Trump was asked what is his message to young men just days after Kavanaugh and one of his accusers, Christine Blasey Ford, offered gut-wrenching testimony about what she says was the nominee sexually assaulting her as a house party when they were both high schoolers in the early 1980s.
Trump has shown much more empathy for Kavanaugh than Ford, saying the culture of the moment in America is a “scary situation where you’re guilty until proven innocent.”
“That is a very, very difficult standard,” Trump said.
Trump has two daughters and three sons. He also has faced a number of sexual misconduct charges, as well as weathered a political storm created by his comments on the so-called “Access Hollywood” tape on which he is heard bragging about grabbing women by their genitals just because he was famous.

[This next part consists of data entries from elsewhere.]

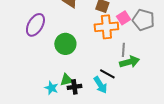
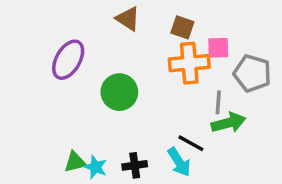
pink square: (123, 18) -> (218, 48), turned 32
gray pentagon: (143, 20) -> (252, 73), moved
green triangle: (66, 80) -> (75, 162), moved

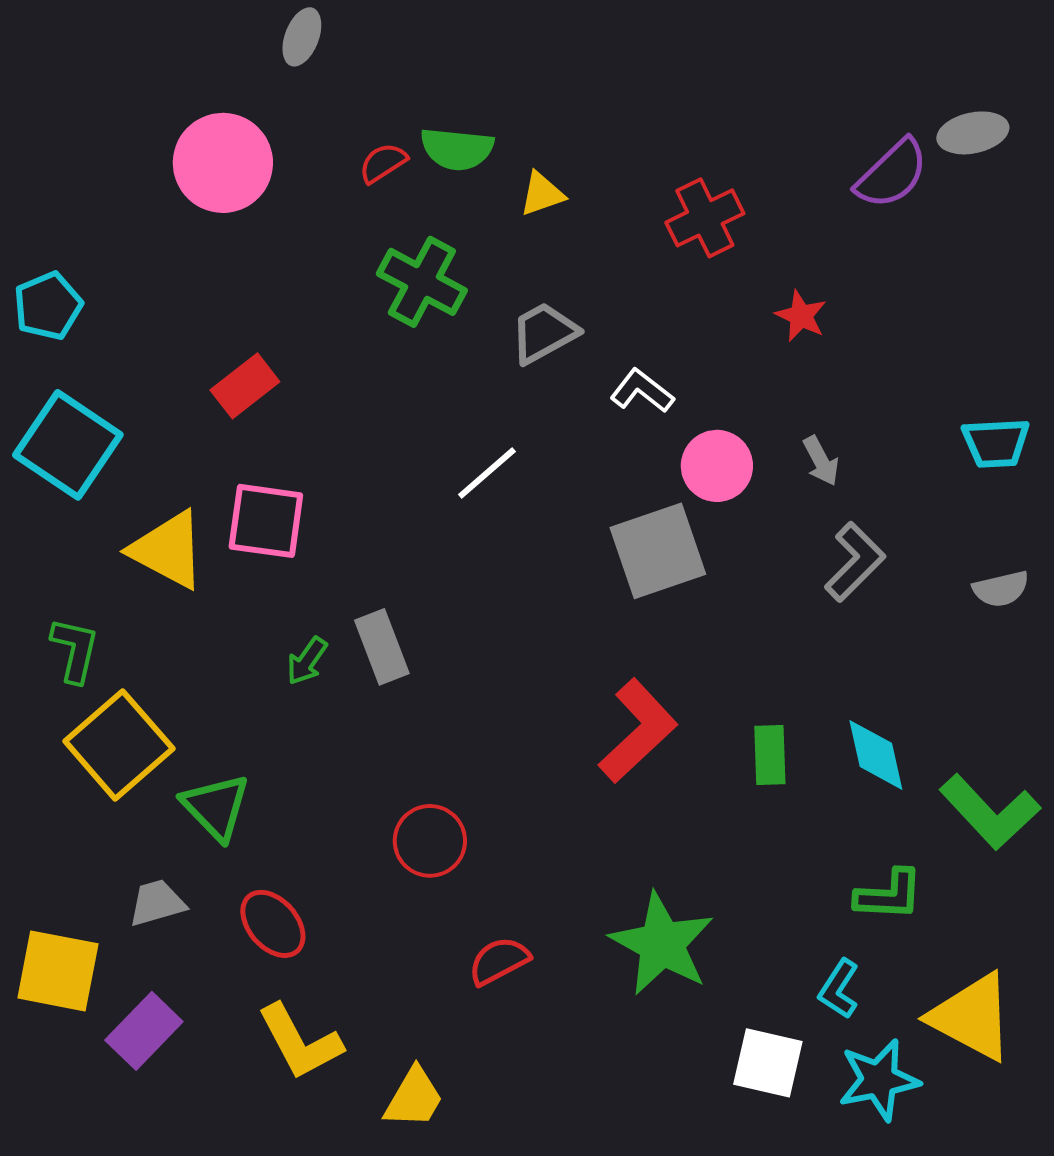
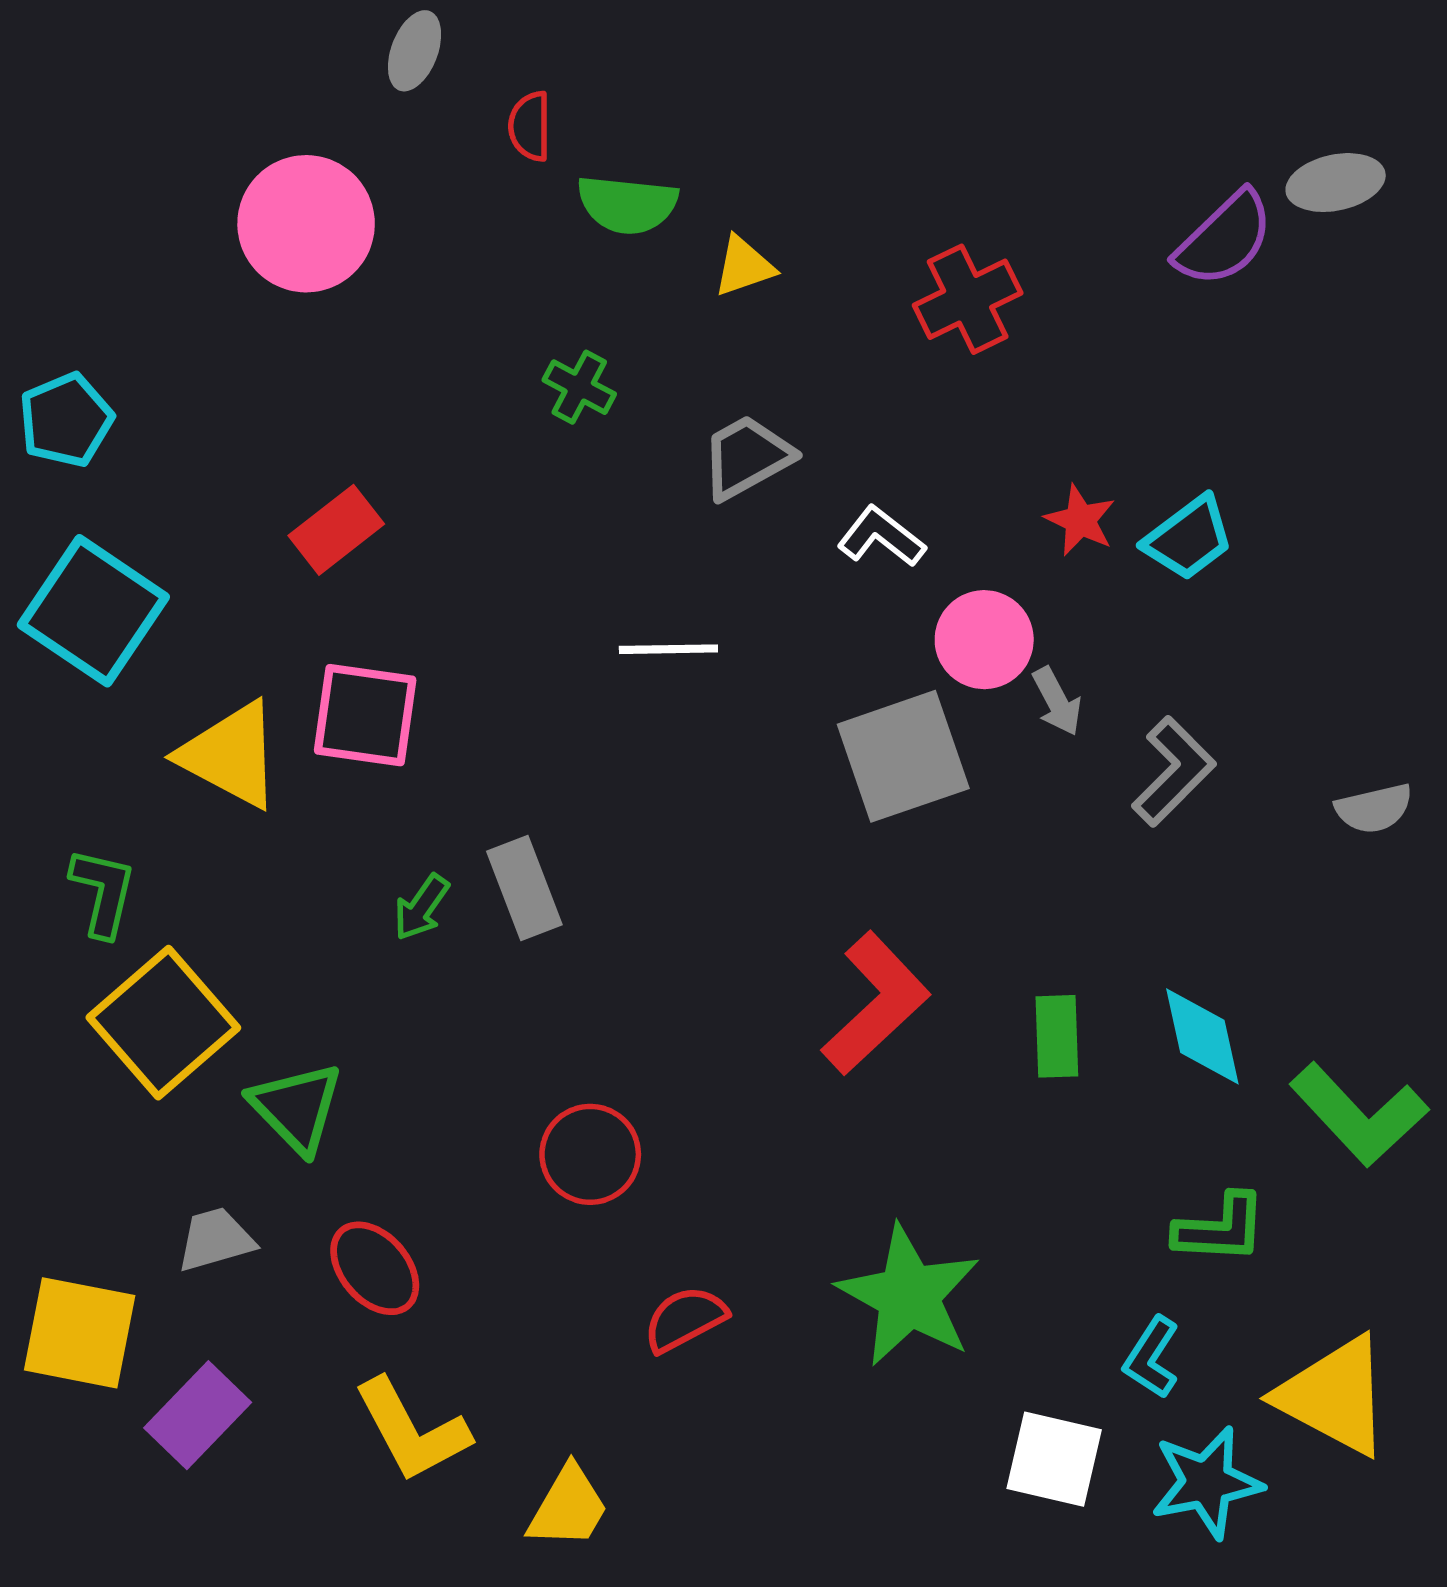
red semicircle: (383, 163) -> (530, 126), moved, turned -57
green cross: (422, 282) -> (579, 387), size x0.6
red star: (801, 316) -> (1080, 520), moved
cyan trapezoid: (996, 443) -> (1189, 538), moved, turned -34
gray arrow: (821, 461) -> (1057, 701), moved
white line: (487, 473) -> (668, 649), turned 40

He also told reporters the Kavanaugh drama has been a “rallying cry” for Republicans as the midterm elections near.
“What’s happening here has more to do than even the appointment of a Supreme Court justice,” Trump said, adding he hopes the Senate votes later this week to confirm Kavanaugh as the high court’s ninth justice.
The president’s comments were similar to those of his son, Donald Trump Jr., who told the Daily Mail he was more concerned about how his sons will be affected by the #MeToo movement than his daughters.
“Right now I would say, my sons,” he said. “When the other sides weaponizes against men 40 years later we can bring it up and you did something in high school that no one remembers, and it should disqualify you from ever doing anything ever again, it diminishes the real claims.”
Sen. Mazie Hirono, a Hawaii Democrat who has gained a reputation during Supreme Court nominee Brett Kavanaugh’s confirmation process as a champion of sexual assault survivors, told CNN that the president’s son’s comments stem from a “fear and mistrust of women.”